Context
- The European Union’s Carbon Border Adjustment Mechanism (CBAM) became fully operational on January 1, 2026, introducing carbon-linked charges on imports such as steel, aluminium, and cement. While positioned as a mechanism to ensure fair competition and prevent carbon leakage, CBAM has significant implications for India’s export competitiveness and climate policy autonomy.
Understanding CBAM
- CBAM seeks to align the carbon cost of imports with that borne by European producers under the Emissions Trading System (ETS).
- Importers are required to pay for the embedded carbon emissions in imported goods, with adjustments permitted if a carbon price has already been paid in the country of origin.
- The mechanism currently targets carbon-intensive sectors, signalling the emergence of climate-linked trade regulation in global markets.
- Thus, CBAM represents a structural shift towards integrating environmental costs into international trade regimes.
Structural Asymmetry and Trade Concerns
- European industries continue to benefit from decarbonisation subsidies, concessional public finance, and free ETS allowances (phased out between 2026–2034).

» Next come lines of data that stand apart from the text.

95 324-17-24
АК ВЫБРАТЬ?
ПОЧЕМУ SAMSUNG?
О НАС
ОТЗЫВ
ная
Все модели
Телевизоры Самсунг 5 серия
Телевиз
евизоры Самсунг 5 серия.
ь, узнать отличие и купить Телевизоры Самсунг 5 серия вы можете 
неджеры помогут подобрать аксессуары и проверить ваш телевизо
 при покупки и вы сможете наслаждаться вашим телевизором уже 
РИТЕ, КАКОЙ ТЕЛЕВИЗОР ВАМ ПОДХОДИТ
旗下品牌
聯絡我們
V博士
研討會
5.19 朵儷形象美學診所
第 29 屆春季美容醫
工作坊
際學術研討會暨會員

- In contrast, Indian exporters face full CBAM liabilities without comparable fiscal or policy support, creating an uneven competitive landscape.
- This asymmetry raises concerns regarding consistency with GATT Article III, which prohibits discriminatory internal taxation favouring domestic producers.

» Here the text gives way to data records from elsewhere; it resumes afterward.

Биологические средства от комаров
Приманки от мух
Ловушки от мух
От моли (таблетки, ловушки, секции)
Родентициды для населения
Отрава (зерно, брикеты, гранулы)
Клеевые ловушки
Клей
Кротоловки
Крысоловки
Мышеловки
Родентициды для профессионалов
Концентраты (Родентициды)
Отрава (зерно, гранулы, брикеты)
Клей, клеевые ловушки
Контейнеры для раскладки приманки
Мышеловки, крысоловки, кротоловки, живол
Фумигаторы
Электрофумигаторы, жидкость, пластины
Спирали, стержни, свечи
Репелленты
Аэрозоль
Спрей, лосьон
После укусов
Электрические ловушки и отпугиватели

- The India-EU FTA (2026) does not provide exemptions from CBAM, limiting India’s immediate negotiating leverage.
Core Issue
- CBAM effectively shifts part of Europe’s decarbonisation burden onto developing country exporters, without sharing associated financial resources.

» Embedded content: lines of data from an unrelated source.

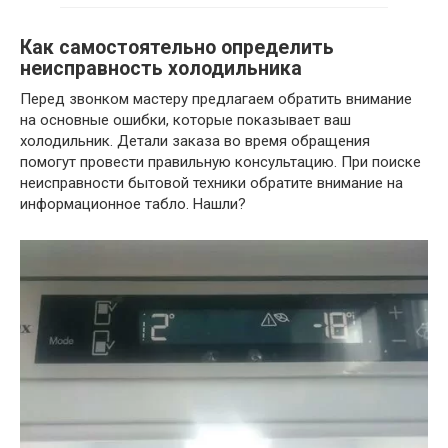
Как самостоятельно определить
неисправность холодильника
Перед звонком мастеру предлагаем обратить внимание
на основные ошибки, которые показывает ваш
холодильник. Детали заказа во время обращения
помогут провести правильную консультацию. При поиске
неисправности бытовой техники обратите внимание на
информационное табло. Нашли?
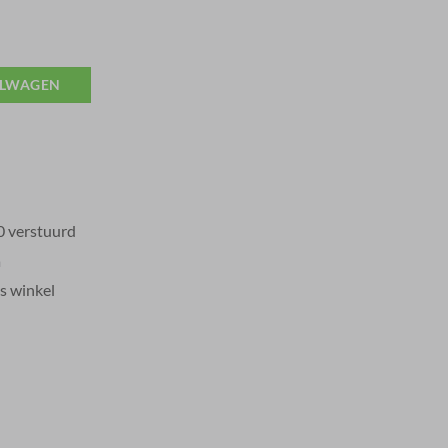
ELWAGEN
0 verstuurd
a
s winkel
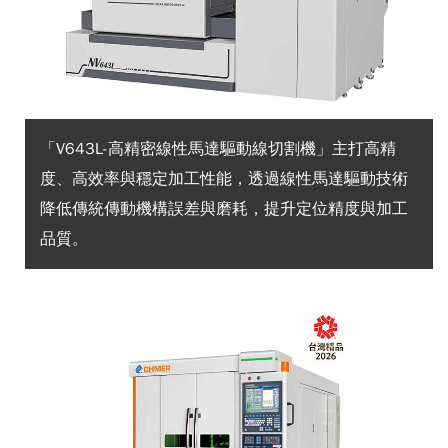
「V643L-高精密線性馬達驅動線切割機」主打高精
度、高效率與穩定加工性能，透過線性馬達驅動技術
降低傳統傳動機構誤差與磨耗，提升定位精度與加工
品質。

- Revenues generated from carbon pricing are retained within the EU, raising concerns of inequitable burden-sharing.
- Countries lacking control over carbon pricing on their exports risk becoming rule-takers rather than rule-makers in global climate governance.
India’s Existing Framework: Carbon Credit Trading Scheme (CCTS)
- India’s Carbon Credit Trading Scheme (2023) establishes a domestic carbon market through tradable emission certificates linked to measured emissions.
- The scheme is expected to expand across energy-intensive sectors, including steel and manufacturing.
- Under CBAM Regulation Article 9, carbon prices paid domestically can be credited against CBAM obligations, providing a legal pathway for recognition of India’s system.
- Strategic Response: India Border Adjustment Mechanism (IBAM)
- India may consider introducing an India Border Adjustment Mechanism (IBAM), imposing a domestic carbon charge on exports aligned with CBAM requirements.
- The design must be developed through FTA Annex 14-A technical dialogue, ensuring international recognition under CBAM Article 9.
- Proper sequencing would ensure that Indian exporters face no additional net carbon burden, while shifting revenue collection from the EU to India.
Economic and Developmental Implications
- Retaining carbon revenues within India can support green industrial transformation and technological upgrading.
- Potential utilisation includes:
- Modernisation of carbon-intensive industries (e.g., steel)
- Expansion of renewable energy and green hydrogen
- Support for labour transition and skill development
- Transparent and ring-fenced utilisation of funds is essential to ensure credibility, efficiency, and public trust.
Way Forward
- Leverage Legal Provisions: Actively utilise CBAM Article 9 and FTA Annex 14-A to secure recognition of domestic carbon pricing.
- Develop IBAM with Caution: Ensure compliance with international trade rules and avoid unilateral measures that may trigger disputes.
- Strengthen Domestic Carbon Markets: Expand the scope, transparency, and credibility of CCTS implementation.
- Promote Climate Diplomacy: Advocate for equitable global carbon frameworks recognising differentiated responsibilities.
- Align Trade and Climate Policy: Integrate carbon pricing with industrial policy, export competitiveness, and energy transition strategies.
Conclusion
- CBAM marks a decisive shift in global trade, embedding climate considerations into market access and competitiveness frameworks. India’s response must ensure that climate action does not compromise economic sovereignty or developmental priorities. By strategically leveraging domestic policy instruments, India can ensure that its carbon revenues are retained and reinvested in its own green transition, thereby aligning climate responsibility with national interest.